Kamil Stoch: - Tak, bo zostały oddane w najważniejszej chwili mojej kariery. Technicznie też były jedne z najlepszych, nie było w nich błędu.
- Jak udało się uniknąć błędów, które pozbawiły pana medalu na skoczni K-95?
- Dużo się nauczyłem tamtego dnia. Starałem się potem utrwalić w sobie poczucie, że wszystko jest w porządku i że wszystko będzie działało, kiedy tego będę chciał. Wspierali mnie: psycholog, trener, żona i cała drużyna. W rezultacie w czwartek przystąpiłem do konkursu bardziej doświadczony i mądrzejszy. Nic mnie już nie zaskoczyło.
- Bardziej cieszy złoty medal czy pokonanie słabości?
- Jedno i drugie. Złoty medal był moim marzeniem. Ale liczy się i to, że zapanowałem nad sobą. Bez tego doświadczenia z K-95 zapewne nie poradziłbym sobie, zwłaszcza prowadząc po pierwszej serii.
- Czuje się pan skoczkiem numer jeden na świecie?
- Nie wiem, czy mogę się nim czuć. Byłem najlepszy w tych zawodach, co nie znaczy, że będę w kolejnych. Bardziej wymiernym kryterium jest ranking Pucharu Świata, bo obejmuje zawody całego sezonu (Stoch zajmuje w nim 5. miejsce - red.). Ale czuję się jednym z najlepszych.
- Nie miał pan momentów załamań, zwątpień, czekając tyle lat na wielki sukces?

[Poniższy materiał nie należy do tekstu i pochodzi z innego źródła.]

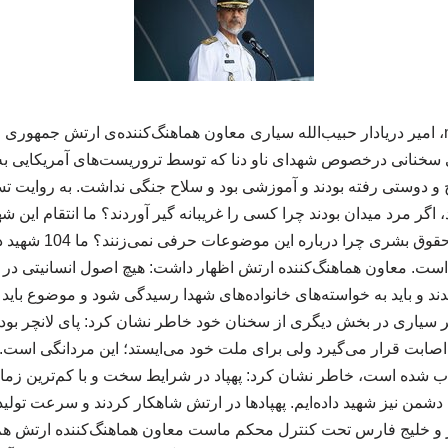
به گزارش همایش ncss، امیر دریادار حبیب‌الله سیاری معاون هماهنگ‌کننده‌ی ارتش جمه
ی سخنانی درخصوص شهدای ناو دنا که توسط تروریست‌های آمریکایی به 
 و دوستی رفته بودند و آموزشی بود و سلاح جنگی نداشت. به روایت تسن
اگر مرد میدان بودند چرا کسی را غریبانه گیر آوردند؟ ما انتقام این ش
 است. معاون هماهنگ‌کننده ارتش اظهار داشت: هیچ اصول انسانیتی در 
د و باید به خواسته‌های خانواده‌های شهدا رسیدگی شود و موضوع باید 
ر سیاری در بخش دیگری از سخنان خود خاطر نشان کرد: پای لانچر بو
اصابت قرار می‌گیرد ولی برای ملت خود می‌ایستد؛ این مردانگی است. وی
اب شده است، خاطر نشان کرد: پهپاد در شرایط سخت و با کم‌ترین زما
 دشمن نیز شهید داده‌ایم. پهپادها در ارتش شاهکار کردند و سرعت تولی
مز و خلیج فارس تحت کنترل محکم ماست معاون هماهنگ‌کننده ارتش ه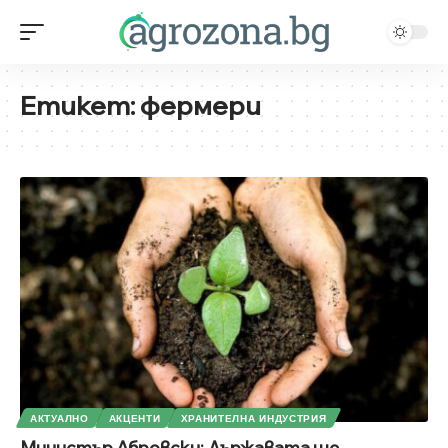
Етикет:
фермери
АКТУАЛНО
АКЦЕНТИ
ХРАНИТЕЛНА ИНДУСТРИЯ
Министър Абровски: Държавата ще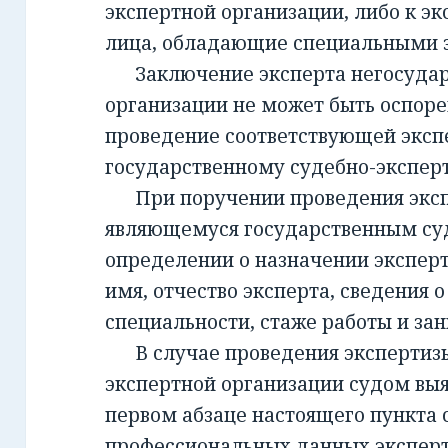
экспертной организации, либо к эк
лица, обладающие специальными 
Заключение эксперта негосудар
организации не может быть оспорен
проведение соответствующей эксп
государственному судебно-экспе
При поручении проведения экспе
являющемуся государственным су
определении о назначении экспер
имя, отчество эксперта, сведения о
специальности, стаже работы и за
В случае проведения экспертизы
экспертной организации судом вы
первом абзаце настоящего пункта 
профессиональных данных эксперт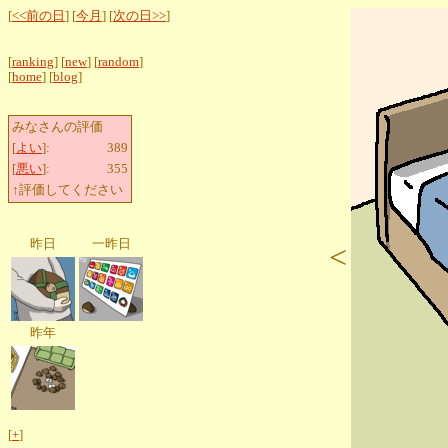
[
<<前の日
] [
今月
] [
次の日>>
]
[
ranking
] [
new
] [
random
]
[
home
] [
blog
]
みなさんの評価
[
よい
]:
389
[
悪い
]:
355
↑評価してください
昨日
一昨日
<
昨年
[
+
]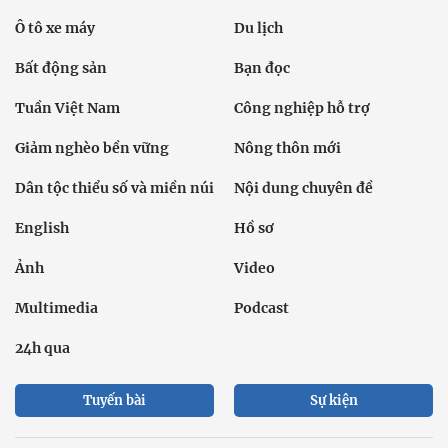
Ô tô xe máy
Du lịch
Bất động sản
Bạn đọc
Tuần Việt Nam
Công nghiệp hỗ trợ
Giảm nghèo bền vững
Nông thôn mới
Dân tộc thiểu số và miền núi
Nội dung chuyên đề
English
Hồ sơ
Ảnh
Video
Multimedia
Podcast
24h qua
Tuyến bài
Sự kiện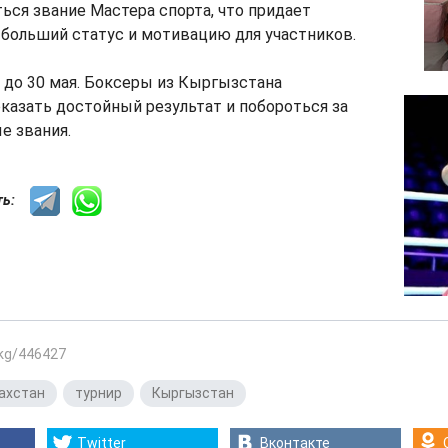
ься звание Мастера спорта, что придает
больший статус и мотивацию для участников.
 до 30 мая. Боксеры из Кыргызстана
азать достойный результат и побороться за
е звания.
сть:
.kg/446427
ахстан
,
турнир
,
Кыргызстан
Twitter
Вконтакте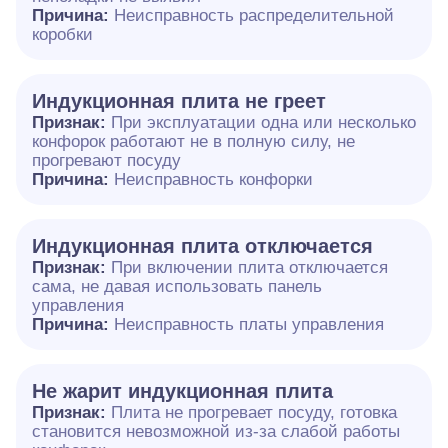
Причина:
Неисправность распределительной
коробки
Индукционная плита не греет
Признак:
При эксплуатации одна или несколько
конфорок работают не в полную силу, не
прогревают посуду
Причина:
Неисправность конфорки
Индукционная плита отключается
Признак:
При включении плита отключается
сама, не давая использовать панель
управления
Причина:
Неисправность платы управления
Не жарит индукционная плита
Признак:
Плита не прогревает посуду, готовка
становится невозможной из-за слабой работы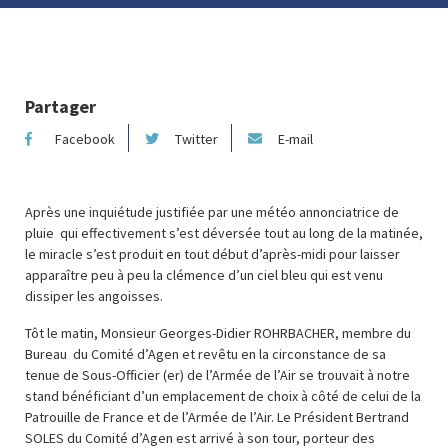
Partager
Facebook
Twitter
E-mail
Après une inquiétude justifiée par une météo annonciatrice de
pluie qui effectivement s’est déversée tout au long de la matinée,
le miracle s’est produit en tout début d’après-midi pour laisser
apparaître peu à peu la clémence d’un ciel bleu qui est venu
dissiper les angoisses.
Tôt le matin, Monsieur Georges-Didier ROHRBACHER, membre du
Bureau du Comité d’Agen et revêtu en la circonstance de sa
tenue de Sous-Officier (er) de l’Armée de l’Air se trouvait à notre
stand bénéficiant d’un emplacement de choix à côté de celui de la
Patrouille de France et de l’Armée de l’Air. Le Président Bertrand
SOLES du Comité d’Agen est arrivé à son tour, porteur des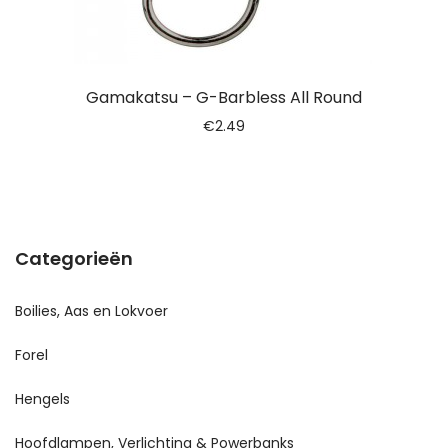
Gamakatsu – G-Barbless All Round
€
2.49
Categorieën
Boilies, Aas en Lokvoer
Forel
Hengels
Hoofdlampen, Verlichting & Powerbanks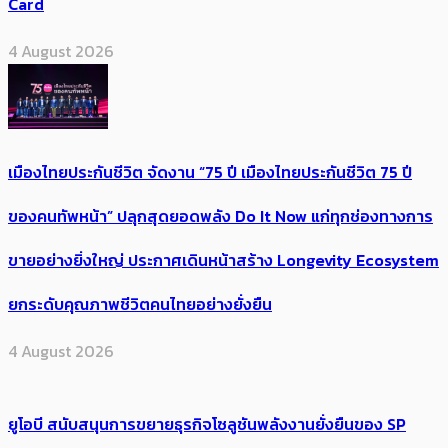
Card
4 August 2026
เมืองไทยประกันชีวิต จัดงาน “75 ปี เมืองไทยประกันชีวิต 75 ปี
ของคนทัพหน้า” ปลุกสุดยอดพลัง Do It Now แก่ทุกช่องทางการ
ขายอย่างยิ่งใหญ่ ประกาศเดินหน้าสร้าง Longevity Ecosystem
ยกระดับคุณภาพชีวิตคนไทยอย่างยั่งยืน
4 August 2026
ยูโอบี สนับสนุนการขยายธุรกิจโซลูชันพลังงานยั่งยืนของ SP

- Pracowałem ciężko i wiedziałem, że kiedyś ten sukces nadejdzie. Lepiej późno niż wcale. Cieszę się, że stało się to teraz, bo teraz złoto smakuje mi lepiej niż smakowałoby na przykład cztery lata temu.
- A czym charakteryzuje się teraz Kamil Stoch?
- Na pewno jest szczupły, średniego wzrostu (śmiech), wytrwały w dążeniach i przede wszystkim pracowity. I chyba bardziej odporny na presję ze strony osób trzecich i własnej ambicji.